Credit is the currency of science. Scientists are evaluated and promoted in their jobs and professional communities on the basis of their recognized contributions to science. Unlike a financial contribution, a scientific contribution is difficult to measure. Traditionally, credit for scientific contributions has been given through authorship and citations in scientific literature as well as awards and the naming of geographic features, instruments, and methods and other honorifics. However, these practices do not capture the breadth and depth of the contributions by all actors in modern, open science.
As science becomes more complex, it is increasingly challenging to recognize (and hold accountable) the many people taking part in projects that may involve detailed planning and funding efforts, sophisticated data collection and analysis techniques, custom software development, integration of data from multiple sources, and complex workflows involving machine learning and other sophisticated methods.
Today, there is increasing recognition among many scientists and scientific institutions that fostering science that is more inclusive, transparent, and reproducible requires that we support wider designation of credit everywhere it is due—and to do that, authorship roles and other contributions must be more clearly delineated.
In 2017, AGU adopted the Contributor Roles Taxonomy (CRediT) for use in its peer-reviewed journals, in part to increase “transparency around contributions in scholarly research” [Hanson and Webb, 2018]. This approach was supported in a leading opinion by McNutt et al. . Earlier this year, CRediT, which “describes 14 roles that represent the typical range of contributors to scientific scholarly outputs, and that can be used to enable recognition and facilitate transparency,” was published as a national standard. This standardization is a great advance in recognizing the many roles that factor into the production of publications, but what about authorship and credit for other research artifacts, such as data, code, algorithms, methods, and samples?
The Earth Science Information Partners (ESIP)—a community of Earth and data scientists focused on the collection, stewardship, and use of Earth science data, information, and knowledge in response to societal needs—created the Research Artifact Citation Cluster to examine all aspects of referencing and crediting the artifacts of research. The cluster examined whether the CRediT taxonomy, and others, could be applied across a broad range of research artifacts. Through guided sessions and structured discussions, we learned valuable lessons about these taxonomies—including that no one taxonomy suffices in all cases—and about how different communities approach crediting and attribution.
Mapping Out Who Does What
Citation is a credit mechanism that developed for publications, but various contributions may need to be credited differently for other research artifacts. People often suggest using a model styled after film credits, in which certain key roles—lead actors, directors, and producers, for example—are listed at the beginning of the movie, and numerous supporting roles, from camera operators to caterers, are listed at the end. What may not be evident to viewers not in the movie industry is that the order, prominence, number, and categories of the roles listed are determined in a highly negotiated process involving agents, unions, contracts, and other factors. In much the same way, finding an effective way to designate credit and capture the complexities of different roles in scientific research—and to share this information in a simple way—continues to be a challenge.
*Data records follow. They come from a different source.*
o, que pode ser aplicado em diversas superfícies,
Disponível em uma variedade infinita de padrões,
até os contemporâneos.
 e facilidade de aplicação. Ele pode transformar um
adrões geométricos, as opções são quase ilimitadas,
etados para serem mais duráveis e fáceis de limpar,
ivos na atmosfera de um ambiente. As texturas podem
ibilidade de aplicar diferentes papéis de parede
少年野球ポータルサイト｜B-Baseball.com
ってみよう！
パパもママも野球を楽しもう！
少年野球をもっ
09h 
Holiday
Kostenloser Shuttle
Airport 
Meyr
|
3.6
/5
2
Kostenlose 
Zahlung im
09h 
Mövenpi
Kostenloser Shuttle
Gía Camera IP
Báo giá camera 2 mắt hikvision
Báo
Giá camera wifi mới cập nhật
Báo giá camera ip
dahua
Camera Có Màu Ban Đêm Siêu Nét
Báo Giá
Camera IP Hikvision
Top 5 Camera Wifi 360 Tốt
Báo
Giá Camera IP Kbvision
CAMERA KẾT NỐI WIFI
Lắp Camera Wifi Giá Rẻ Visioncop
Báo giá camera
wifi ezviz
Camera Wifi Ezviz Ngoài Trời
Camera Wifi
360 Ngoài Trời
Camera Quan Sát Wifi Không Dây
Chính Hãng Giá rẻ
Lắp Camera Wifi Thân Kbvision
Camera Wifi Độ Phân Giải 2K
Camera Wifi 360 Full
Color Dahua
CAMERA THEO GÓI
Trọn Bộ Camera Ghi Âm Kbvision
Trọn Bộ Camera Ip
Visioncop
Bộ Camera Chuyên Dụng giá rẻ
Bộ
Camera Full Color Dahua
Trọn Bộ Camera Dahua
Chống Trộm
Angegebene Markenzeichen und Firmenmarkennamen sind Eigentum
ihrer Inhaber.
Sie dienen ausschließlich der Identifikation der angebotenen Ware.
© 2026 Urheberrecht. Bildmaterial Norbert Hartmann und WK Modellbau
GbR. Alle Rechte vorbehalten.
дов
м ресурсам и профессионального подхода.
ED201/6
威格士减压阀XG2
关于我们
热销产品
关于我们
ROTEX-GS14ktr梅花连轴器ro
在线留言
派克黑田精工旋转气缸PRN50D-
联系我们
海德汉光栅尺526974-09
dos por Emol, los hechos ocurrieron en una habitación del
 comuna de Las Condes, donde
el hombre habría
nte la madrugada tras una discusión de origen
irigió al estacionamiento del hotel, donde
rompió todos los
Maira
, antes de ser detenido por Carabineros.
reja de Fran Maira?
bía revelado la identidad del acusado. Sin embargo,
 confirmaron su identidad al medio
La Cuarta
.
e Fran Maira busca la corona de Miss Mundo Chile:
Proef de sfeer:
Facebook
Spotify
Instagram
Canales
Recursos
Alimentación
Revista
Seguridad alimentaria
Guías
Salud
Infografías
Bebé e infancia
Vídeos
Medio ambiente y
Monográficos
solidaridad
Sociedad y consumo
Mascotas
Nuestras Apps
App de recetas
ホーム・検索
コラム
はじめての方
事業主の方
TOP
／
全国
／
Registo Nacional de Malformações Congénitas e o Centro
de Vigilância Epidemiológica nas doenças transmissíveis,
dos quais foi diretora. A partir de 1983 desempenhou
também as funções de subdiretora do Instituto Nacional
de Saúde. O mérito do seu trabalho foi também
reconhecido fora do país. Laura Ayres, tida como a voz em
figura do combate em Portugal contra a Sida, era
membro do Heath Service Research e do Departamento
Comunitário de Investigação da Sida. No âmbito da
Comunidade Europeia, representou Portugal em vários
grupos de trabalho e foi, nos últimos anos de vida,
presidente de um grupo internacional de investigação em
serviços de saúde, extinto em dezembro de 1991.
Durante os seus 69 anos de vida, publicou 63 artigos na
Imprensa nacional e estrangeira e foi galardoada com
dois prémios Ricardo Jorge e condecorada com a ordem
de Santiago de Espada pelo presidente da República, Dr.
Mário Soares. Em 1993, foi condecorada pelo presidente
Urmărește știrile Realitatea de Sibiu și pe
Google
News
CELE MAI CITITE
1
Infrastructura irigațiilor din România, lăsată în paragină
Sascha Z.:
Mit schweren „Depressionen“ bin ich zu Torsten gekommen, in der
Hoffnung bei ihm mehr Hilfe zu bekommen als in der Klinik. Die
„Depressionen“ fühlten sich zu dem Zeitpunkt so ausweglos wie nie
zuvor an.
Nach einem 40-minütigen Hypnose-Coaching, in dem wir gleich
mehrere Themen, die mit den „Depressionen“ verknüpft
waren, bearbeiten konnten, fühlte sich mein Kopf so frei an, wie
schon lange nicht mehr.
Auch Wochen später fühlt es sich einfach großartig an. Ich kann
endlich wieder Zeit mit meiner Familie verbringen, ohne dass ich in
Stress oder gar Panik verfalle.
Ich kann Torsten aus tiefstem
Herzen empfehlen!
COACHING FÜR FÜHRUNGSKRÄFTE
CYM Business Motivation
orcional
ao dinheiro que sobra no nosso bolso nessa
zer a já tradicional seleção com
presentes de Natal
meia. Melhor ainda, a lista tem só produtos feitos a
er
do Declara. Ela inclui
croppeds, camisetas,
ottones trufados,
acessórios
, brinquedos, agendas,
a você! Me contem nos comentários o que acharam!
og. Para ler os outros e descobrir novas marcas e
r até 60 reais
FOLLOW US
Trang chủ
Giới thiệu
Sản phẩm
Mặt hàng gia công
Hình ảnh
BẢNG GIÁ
Over about 18 months beginning in spring 2020, the ESIP cluster conducted multiple working meetings that brought together dozens of researchers, software developers, and data professionals for discussions of how the myriad roles involved in producing research artifacts could be appropriately credited. We took an exploratory approach in which early meetings refined the questions explored in subsequent meetings.
Initially, participants examined whether the 14 roles included in CRediT (and listed in the acknowledgments at the end of this article) could be applied to appropriately denote credit for other research artifacts, including data, software, learning resources, physical samples, and semantic resources (e.g., scientific categorizations, taxonomies, and ontologies). We also considered the prominence of each role: whether it is akin to authorship of a publication (like top billing in movie credits) or more like a contribution that would be included in formal acknowledgments or in metadata or documentation connected to the artifact (like the fine print at the end of the movie).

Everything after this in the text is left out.